TASK GOAL>
Make an exact copy of the records, and keep the pictures out of it.

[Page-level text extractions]
********

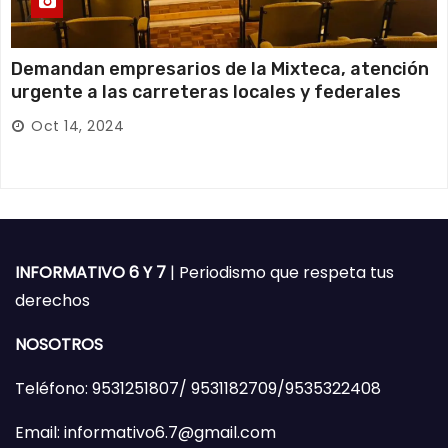
Demandan empresarios de la Mixteca, atención
urgente a las carreteras locales y federales
Oct 14, 2024
INFORMATIVO 6 Y 7
| Periodismo que respeta tus
derechos
NOSOTROS
Teléfono: 9531251807/ 9531182709/9535322408
Email: informativo6.7@gmail.com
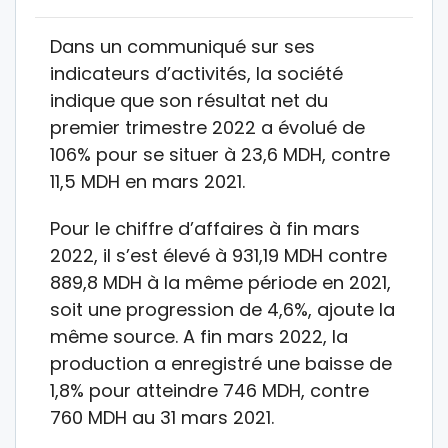
Dans un communiqué sur ses
indicateurs d’activités, la société
indique que son résultat net du
premier trimestre 2022 a évolué de
106% pour se situer à 23,6 MDH, contre
11,5 MDH en mars 2021.
Pour le chiffre d’affaires à fin mars
2022, il s’est élevé à 931,19 MDH contre
889,8 MDH à la même période en 2021,
soit une progression de 4,6%, ajoute la
même source. A fin mars 2022, la
production a enregistré une baisse de
1,8% pour atteindre 746 MDH, contre
760 MDH au 31 mars 2021.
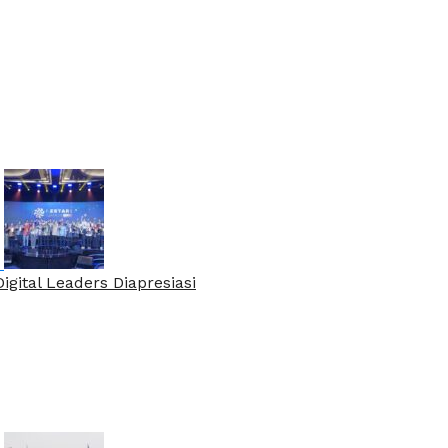
gital Leaders Diapresiasi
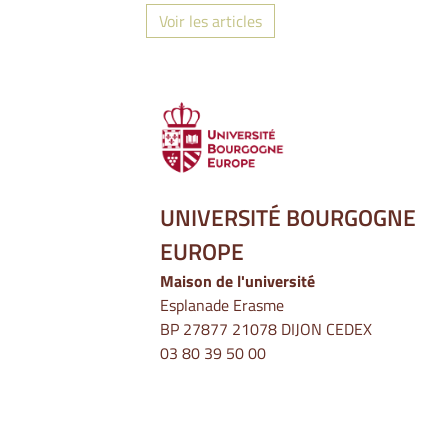
Voir les articles
UNIVERSITÉ BOURGOGNE
EUROPE
Maison de l'université
Esplanade Erasme
BP 27877 21078 DIJON CEDEX
03 80 39 50 00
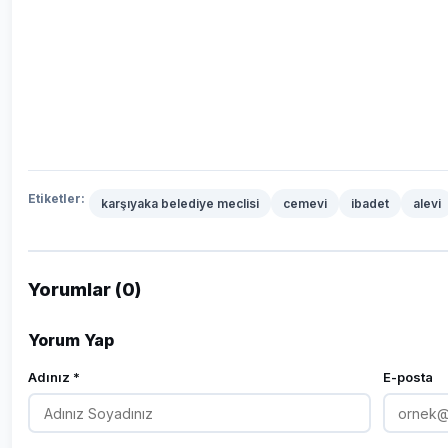
Etiketler:
karşıyaka belediye meclisi
cemevi
ibadet
alevi
Yorumlar (0)
Yorum Yap
Adınız *
E-posta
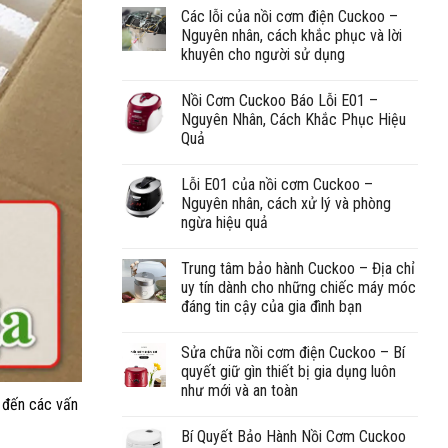
Các lỗi của nồi cơm điện Cuckoo –
Nguyên nhân, cách khắc phục và lời
khuyên cho người sử dụng
Nồi Cơm Cuckoo Báo Lỗi E01 –
Nguyên Nhân, Cách Khắc Phục Hiệu
Quả
Lỗi E01 của nồi cơm Cuckoo –
Nguyên nhân, cách xử lý và phòng
ngừa hiệu quả
Trung tâm bảo hành Cuckoo – Địa chỉ
uy tín dành cho những chiếc máy móc
đáng tin cậy của gia đình bạn
Sửa chữa nồi cơm điện Cuckoo – Bí
quyết giữ gìn thiết bị gia dụng luôn
như mới và an toàn
 đến các vấn
Bí Quyết Bảo Hành Nồi Cơm Cuckoo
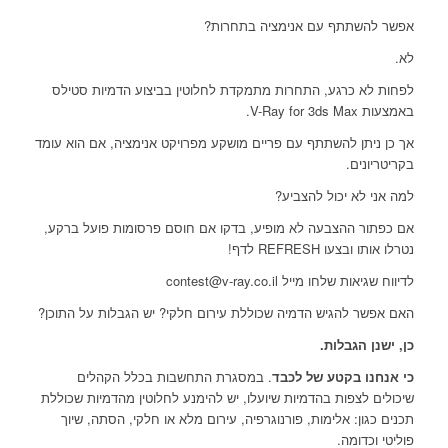
אפשר להשתתף עם אנימציה בתחרות?
לא.
לפחות לא כרגע, התחרות מתמקדת לחלוטין בביצוע הדמיות סטילס
באמצעות V-Ray for 3ds Max.
אך כן ניתן להשתתף עם פריים מושקע מפרויקט אנימציה, אם הוא עומד
בקריטריונים.
למה אני לא יכול להצביע?
אם כפתור ההצבעה לא מופיע, בדקו אם חוסם פרסומות פועל ברקע,
נטרלו אותו ובצעו REFRESH לדף!
לדיווח שגיאות שלחו מייל contest@v-ray.co.il
האם אפשר להגיש הדמיה שכוללת עירום חלקי? יש הגבלות על התוכן?
כן, ישנן הגבלות.
כי אנחנו בקטע של לכבד
. במסגרת התחשבות בכלל הקהלים
שיכולים לצפות בהדמיות שיועלו, יש להימנע לחלוטין מהדמיות שכוללת
תכנים כגון: אלימות, פורנוגרפיה, עירום מלא או חלקי, הסתה, שיוך
פוליטי וכדומה.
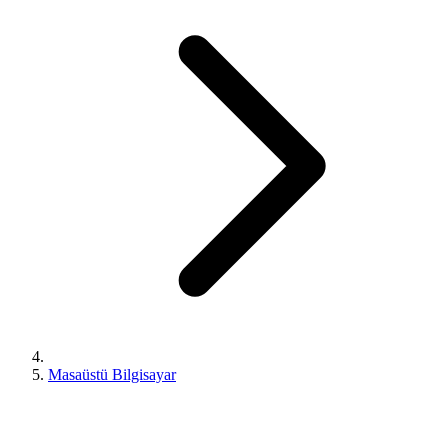
Masaüstü Bilgisayar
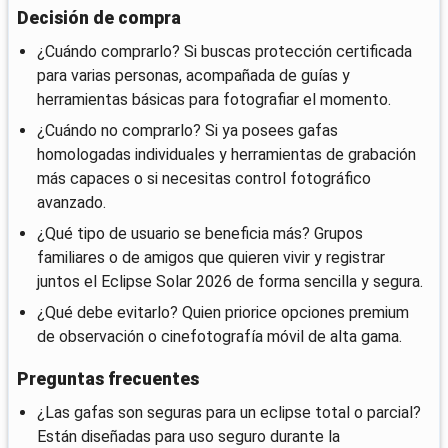
Decisión de compra
¿Cuándo comprarlo? Si buscas protección certificada
para varias personas, acompañada de guías y
herramientas básicas para fotografiar el momento.
¿Cuándo no comprarlo? Si ya posees gafas
homologadas individuales y herramientas de grabación
más capaces o si necesitas control fotográfico
avanzado.
¿Qué tipo de usuario se beneficia más? Grupos
familiares o de amigos que quieren vivir y registrar
juntos el Eclipse Solar 2026 de forma sencilla y segura.
¿Qué debe evitarlo? Quien priorice opciones premium
de observación o cinefotografía móvil de alta gama.
Preguntas frecuentes
¿Las gafas son seguras para un eclipse total o parcial?
Están diseñadas para uso seguro durante la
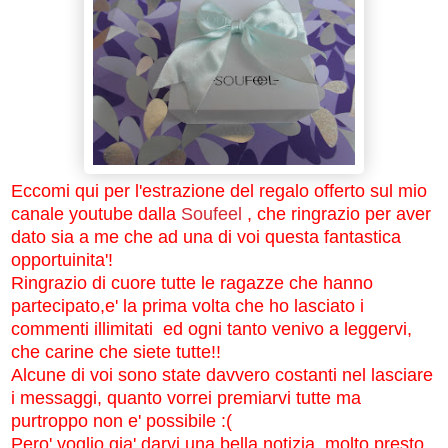
Eccomi qui per l'estrazione del regalo offerto sul mio
canale youtube dalla
Soufeel
, che ringrazio per aver
dato sia a me che ad una di voi questa fantastica
opportuinita'!
Ringrazio di cuore tutte le ragazze che hanno
partecipato,e' la prima volta che ho lasciato i
commenti illimitati ed ogni tanto venivo a leggervi,
che carine che siete tutte!!
Alcune di voi sono state davvero costanti nel lasciare
i messaggi, quanto vorrei premiarvi tutte ma
purtroppo non e' possibile :(
Pero' voglio gia' darvi una bella notizia, molto presto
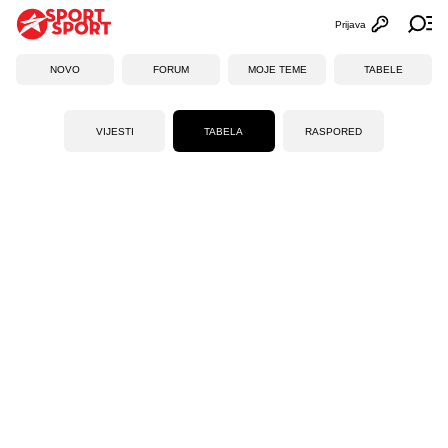
Prijava
Otvori profi
Ot
NOVO
FORUM
MOJE TEME
TABELE
VIJESTI
TABELA
RASPORED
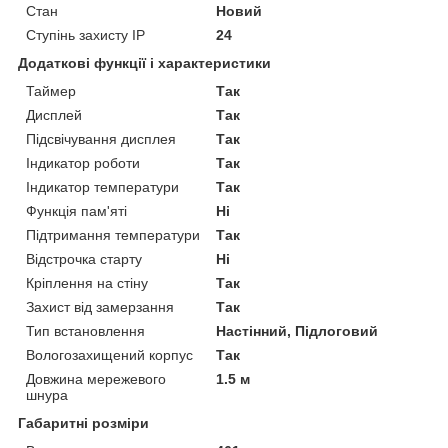
Стан
Новий
Ступінь захисту IP
24
Додаткові функції і характеристики
Таймер
Так
Дисплей
Так
Підсвічування дисплея
Так
Індикатор роботи
Так
Індикатор температури
Так
Функція пам'яті
Ні
Підтримання температури
Так
Відстрочка старту
Ні
Кріплення на стіну
Так
Захист від замерзання
Так
Тип встановлення
Настінний, Підлоговий
Вологозахищений корпус
Так
Довжина мережевого
1.5 м
шнура
Габаритні розміри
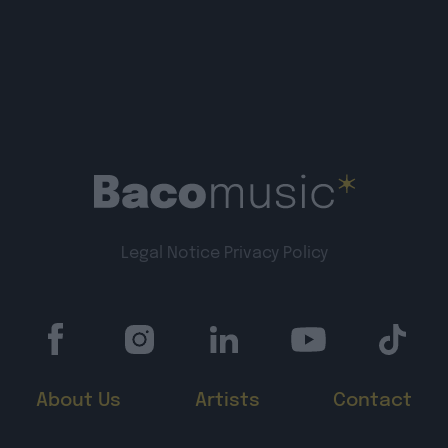
Legal Notice
Privacy Policy
About Us
Artists
Contact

********

RESULT FOR THIS EXERCISE>
Demandan empresarios de la Mixteca, atención
urgente a las carreteras locales y federales
Oct 14, 2024
INFORMATIVO 6 Y 7
| Periodismo que respeta tus
derechos
NOSOTROS
Teléfono: 9531251807/ 9531182709/9535322408
Email: informativo6.7@gmail.com
Dans un communiqué sur ses
indicateurs d’activités, la société
indique que son résultat net du
premier trimestre 2022 a évolué de
106% pour se situer à 23,6 MDH, contre
11,5 MDH en mars 2021.
Pour le chiffre d’affaires à fin mars
2022, il s’est élevé à 931,19 MDH contre
889,8 MDH à la même période en 2021,
soit une progression de 4,6%, ajoute la
même source. A fin mars 2022, la
production a enregistré une baisse de
1,8% pour atteindre 746 MDH, contre
760 MDH au 31 mars 2021.
gital Leaders Diapresiasi
Voir les articles
UNIVERSITÉ BOURGOGNE
EUROPE
Maison de l'université
Esplanade Erasme
BP 27877 21078 DIJON CEDEX
03 80 39 50 00
Etiketler:
karşıyaka belediye meclisi
cemevi
ibadet
alevi
Yorumlar (0)
Yorum Yap
Adınız *
E-posta
Các lỗi của nồi cơm điện Cuckoo –
Nguyên nhân, cách khắc phục và lời
khuyên cho người sử dụng
Nồi Cơm Cuckoo Báo Lỗi E01 –
Nguyên Nhân, Cách Khắc Phục Hiệu
Quả
Lỗi E01 của nồi cơm Cuckoo –
Nguyên nhân, cách xử lý và phòng
ngừa hiệu quả
Trung tâm bảo hành Cuckoo – Địa chỉ
uy tín dành cho những chiếc máy móc
đáng tin cậy của gia đình bạn
Sửa chữa nồi cơm điện Cuckoo – Bí
quyết giữ gìn thiết bị gia dụng luôn
như mới và an toàn
 đến các vấn
Bí Quyết Bảo Hành Nồi Cơm Cuckoo
אפשר להשתתף עם אנימציה בתחרות?
לא.
לפחות לא כרגע, התחרות מתמקדת לחלוטין בביצוע הדמיות סטילס
באמצעות V-Ray for 3ds Max.
אך כן ניתן להשתתף עם פריים מושקע מפרויקט אנימציה, אם הוא עומד
בקריטריונים.
למה אני לא יכול להצביע?
אם כפתור ההצבעה לא מופיע, בדקו אם חוסם פרסומות פועל ברקע,
נטרלו אותו ובצעו REFRESH לדף!
לדיווח שגיאות שלחו מייל contest@v-ray.co.il
האם אפשר להגיש הדמיה שכוללת עירום חלקי? יש הגבלות על התוכן?
כן, ישנן הגבלות.
כי אנחנו בקטע של לכבד
. במסגרת התחשבות בכלל הקהלים
שיכולים לצפות בהדמיות שיועלו, יש להימנע לחלוטין מהדמיות שכוללת
תכנים כגון: אלימות, פורנוגרפיה, עירום מלא או חלקי, הסתה, שיוך
פוליטי וכדומה.
Masaüstü Bilgisayar
Decisión de compra
¿Cuándo comprarlo? Si buscas protección certificada
para varias personas, acompañada de guías y
herramientas básicas para fotografiar el momento.
¿Cuándo no comprarlo? Si ya posees gafas
homologadas individuales y herramientas de grabación
más capaces o si necesitas control fotográfico
avanzado.
¿Qué tipo de usuario se beneficia más? Grupos
familiares o de amigos que quieren vivir y registrar
juntos el Eclipse Solar 2026 de forma sencilla y segura.
¿Qué debe evitarlo? Quien priorice opciones premium
de observación o cinefotografía móvil de alta gama.
Preguntas frecuentes
¿Las gafas son seguras para un eclipse total o parcial?
Están diseñadas para uso seguro durante la
Eccomi qui per l'estrazione del regalo offerto sul mio
canale youtube dalla
Soufeel
, che ringrazio per aver
dato sia a me che ad una di voi questa fantastica
opportuinita'!
Ringrazio di cuore tutte le ragazze che hanno
partecipato,e' la prima volta che ho lasciato i
commenti illimitati ed ogni tanto venivo a leggervi,
che carine che siete tutte!!
Alcune di voi sono state davvero costanti nel lasciare
i messaggi, quanto vorrei premiarvi tutte ma
purtroppo non e' possibile :(
Pero' voglio gia' darvi una bella notizia, molto presto
Prijava
Otvori profi
Ot
NOVO
FORUM
MOJE TEME
TABELE
VIJESTI
TABELA
RASPORED
Стан
Новий
Ступінь захисту IP
24
Додаткові функції і характеристики
Таймер
Так
Дисплей
Так
Підсвічування дисплея
Так
Індикатор роботи
Так
Індикатор температури
Так
Функція пам'яті
Ні
Підтримання температури
Так
Відстрочка старту
Ні
Кріплення на стіну
Так
Захист від замерзання
Так
Тип встановлення
Настінний, Підлоговий
Вологозахищений корпус
Так
Довжина мережевого
1.5 м
шнура
Габаритні розміри
Legal Notice
Privacy Policy
About Us
Artists
Contact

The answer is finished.